Teoría del deporte. Agustín García Calvo 1

20111105 Poder. El saltador que volaba
Tenía preparado un texto sobre mi relación con el deporte pero murió Agustín García Calvo el 1 de noviembre y quería hablar de él. He decidido mezclar las dos cosas.  
Desde que los chicos entran en la escuela comienza el entrenamiento para asumir su cuota de poder, lo quieran o no. Para mí fue un baldón más que conocimiento.
Tres años estuve en el castillo San Servando, que a la sazón fascista era un Colegio Menor del Frente de Juventudes, que dependía de Falange porque todo lo relacionado con los jóvenes dependía del partido fascista (excepto los de la Iglesia que dependían de la Iglesia fascista). Como no había mucho donde elegir, mis padres prefirieron los fascistas civiles a los fascistas del clero y en eso les alabo el gusto. En aquella época (hablo de principios de la década de 1960) los fascistas del clero y los civiles, de puro machos, separaban a los hombres de las mujeres. Supongo que para no tener competencia.

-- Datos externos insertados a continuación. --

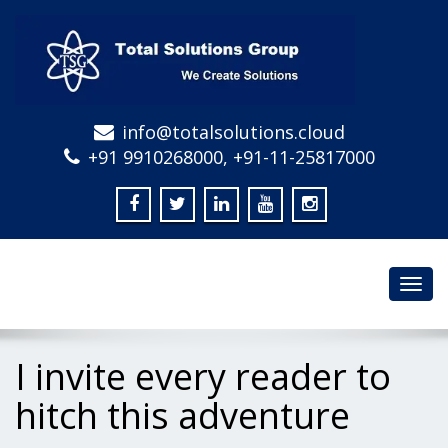
info@totalsolutions.cloud
+91 9910268000, +91-11-25817000
Toggl
navig
I invite every reader to
hitch this adventure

Como estudiante era curioso, formal, me aburría mortalmente y no me interesaba nada de lo que era obligatorio. Pasaban los meses y los cursos sin que ningún educador o profesor se diera cuenta de que yo valía para algo. Ni yo tampoco. Y fue el profesor Luna quien me descubrió en una prueba para hacer un equipo de atletismo. Ya debía barruntar algo de mi habilidad para el salto, porque me pidió que probara en longitud. Los mayores, excavaron un foso en la tierra arcillosa y trazaron una raya amontonando arena, desde la que había que saltar. Corrí, salté, me sentí volar y me pase el foso. Había nacido una estrella del atletismo, je, je. No midieron ni falta que hacía. Sin protocolos ni alabanzas me seleccionaron para el campeonato escolar, y el primer refuerzo valioso vino de mi hermano que me dijo que sus compañeros de curso le habían dicho que saltaba mucho, y tuvo la delicadeza, rara en un adolescente, de trasmitírmelo sin puyas ni coñas.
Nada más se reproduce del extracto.